Chinas lang erwarteter nationaler Emissionshandel hat am Morgen mit 48 Yuan (6,39 Euro) pro Tonne eröffnet. Das berichten chinesische Medien. Die Handelsplattform bietet den Kauf und Verkauf von Verschmutzungszertifikaten an. Das sogenannte ETS-Programm soll der weltweit zweitgrößten Volkswirtschaft dabei helfen, den Ausstoß von Schadstoffen zu reduzieren und wie geplant 2060 nicht mehr CO2 auszustoßen, als durch Pflanzen abgebaut werden kann.

In der ersten Phase des weltgrößten Emissionshandels sind mehr als 2000 Kraftwerke in das Programm eingebunden. Sie sind verantwortlich für vier Milliarden Tonnen CO2-Ausstoß pro Jahr. Das sind etwa 40 Prozent der gesamten Emissionen des Landes. Im kommenden Jahr sollen nach offiziellen Angaben Zementfabriken und einige Aluminiumhersteller folgen. Am Freitag wurde eine Tonne CO2 in Shanghai für 52,78 Yuan gehandelt, umgerechnet etwa acht US-Dollar (5,80 Euro). Verglichen mit dem Preis in der EU (rund 57 Dollar) ist das wenig.

Mit CO2-Zertifikaten erwerben Unternehmen das Recht, Treibhausgase auszustoßen.

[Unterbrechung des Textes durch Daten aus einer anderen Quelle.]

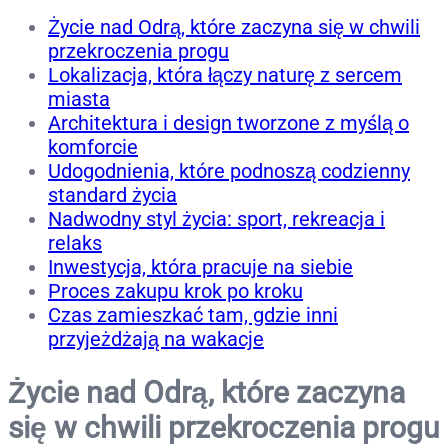
Życie nad Odrą, które zaczyna się w chwili
przekroczenia progu
Lokalizacja, która łączy naturę z sercem
miasta
Architektura i design tworzone z myślą o
komforcie
Udogodnienia, które podnoszą codzienny
standard życia
Nadwodny styl życia: sport, rekreacja i
relaks
Inwestycja, która pracuje na siebie
Proces zakupu krok po kroku
Czas zamieszkać tam, gdzie inni
przyjeżdżają na wakacje
Życie nad Odrą, które zaczyna
się w chwili przekroczenia progu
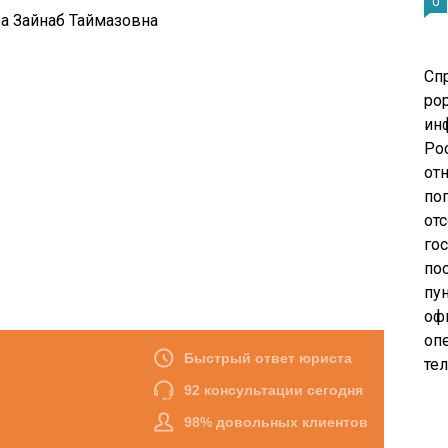
0
а Зайнаб Таймазовна
Сп
pop
ин
Ро
от
по
от
го
по
пу
оф
опе
те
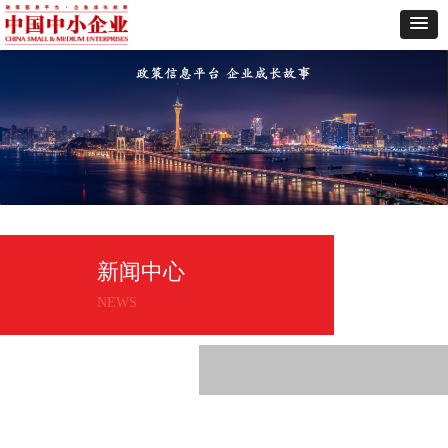
新闻中心
NEWS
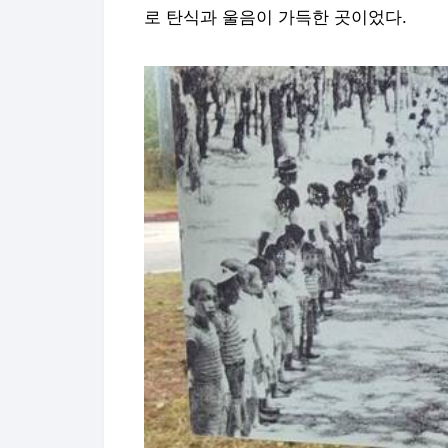
로 탄식과 울음이 가득한 곳이었다.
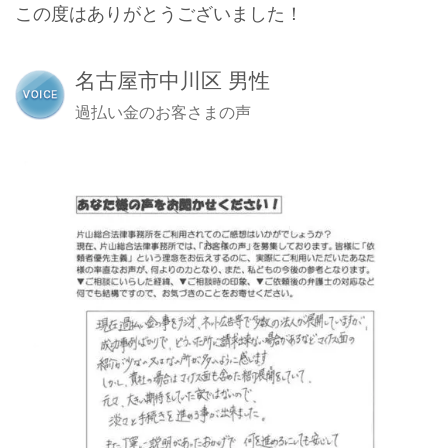
この度はありがとうございました！
名古屋市中川区 男性
過払い金のお客さまの声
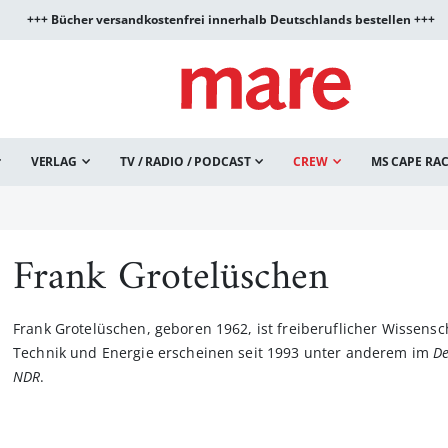
+++ Bücher versandkostenfrei innerhalb Deutschlands bestellen +++
VERLAG
TV / RADIO / PODCAST
CREW
MS CAPE RA
Frank Grotelüschen
Frank Grotelüschen, geboren 1962, ist freiberuflicher Wissensch
Technik und Energie erscheinen seit 1993 unter anderem im
De
NDR
.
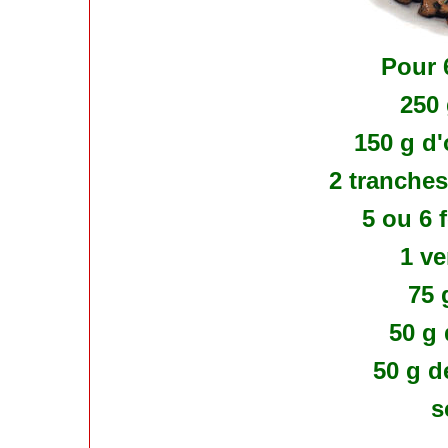
Pour 
250 
150 g d
2 tranche
5 ou 6 f
1 ve
75 
50 g
50 g d
s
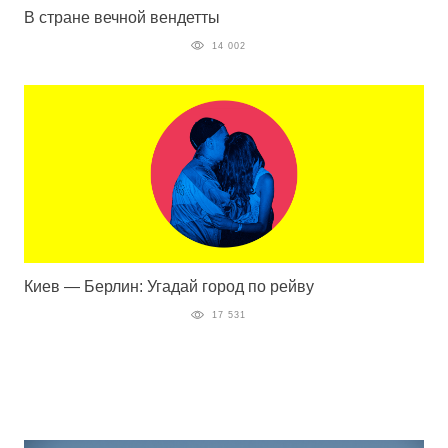
В стране вечной вендетты
14 002
Киев — Берлин: Угадай город по рейву
17 531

Der Handel soll einen Anreiz schaffen, Geld in eine klimafreundliche Modernisierung der Anlagen zu stecken. Ähnlich wie in Europa wird die Regierung eine gewisse Menge an Zertifikaten kostenlos an die Unternehmen verteilen. Stoßen diese mehr CO2 aus, müssen sie hierfür an der Börse zusätzliche Zertifikate erwerben. Bleiben ihre Emission unter einem bestimmten Zielwert, können sie überschüssige Zertifikate zu Geld machen.

Die Einführung des Emissionshandels wurde erstmals von Präsident Xi Jinping kurz vor der Unterzeichnung des Pariser Klimaabkommens 2015 angesprochen. Seitdem wurden die Pläne für einen Start mehrmals verschoben, bevor er schließlich um 9.30 Uhr (Ortszeit) für den Handel geöffnet wurde.